PET PEEVES: Travelocity recently released its annual Rudeness Poll, revealing the top travel peeves of 1,600 respondents. From boarding the plane to dining out while on vacation, it seems that rude behavior occurs at every stage of the trip. Here are some of the poll’s results: More than 80% feel that large passengers should occupy two seats; more than one- third believe the customer should pay for that second seat while 44% think the large passenger should be accommodated at no extra cost. Passengers wrestling with larger than allowed carry-on luggage topped the list of irritations when boarding a plane, with 29% agreeing. Travelers who rush to deplane before those ahead of them are the most annoying at the end of a flight, according to 47% of the respondents. The least favorite traveler to sit next to during a flight is one with “poor hygiene,” say 45%, and coughing or sneezing passengers were second with 30%. Loud talking or swearing, 56%, and “kicking the seat,” 50%. If you’re finicky, drive.

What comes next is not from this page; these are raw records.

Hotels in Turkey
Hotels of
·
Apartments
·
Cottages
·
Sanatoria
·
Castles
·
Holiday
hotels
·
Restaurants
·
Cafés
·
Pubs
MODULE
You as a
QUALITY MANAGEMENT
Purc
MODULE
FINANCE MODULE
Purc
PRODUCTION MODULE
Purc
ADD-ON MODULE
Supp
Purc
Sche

FAMILY TIES: Since so many of our industry’s retail operations are family businesses, this 10-point program by Mike Henning of Henning Family Business Center in Effingham, Ill., might be enlightening. He calls it Ten Proven Methods to Pass Your Business to the Next Generation. 1) Plan and follow a successor’s career development program. 2) You and your family members need to know the value of your estate. 3) Devise a will and update it every 3 to 5 years. 4) Use a trust to shield your estate from taxes. 5) Maintain an emergency plan in case of an accident, illness or death. 6) View the business as a challenge, not a gift. 7) ”Fair” is that which everyone accepts as being “fair.” 8) Use business dollars to create “fairness.” 9) Non-active family should share in what Dad/Mom built, but not in what their brother/sister built. 10) Communication is the “key.” Hold regular family meetings. Bonus: Justice is determined by values. Identify your group of values, define the rules, then discuss the goals.

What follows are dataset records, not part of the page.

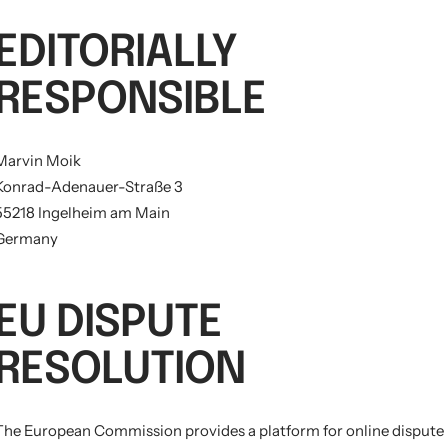
EDITORIALLY
RESPONSIBLE
Marvin Moik
Konrad-Adenauer-Straße 3
55218 Ingelheim am Main
Germany
EU DISPUTE
RESOLUTION
The European Commission provides a platform for online dispute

MILLIKEN AGAIN: The Ethisphere Institute has recognized Milliken & Co. as One of the World’s Most Ethical Companies for 2010. Milliken, one of the world’s largest privately held textile, chemical and floor covering manufacturers, made the list every year since its inception in 2007. The research-based Ethisphere Institute is a leading international think tank dedicated to the creation, advancement and sharing of best practices in business ethics, corporate social responsibility, anti-corruption and sustainability. Milliken is dedicated to building a strong culture of integrity, innovation and excellence, and it has been recognized as one of the “17 Safest Companies in America” and named five times by Fortune magazine as a “100 Best Companies to Work For.” Kudos to Milliken for its ethical achievements, its safeness and for being a “best” employer.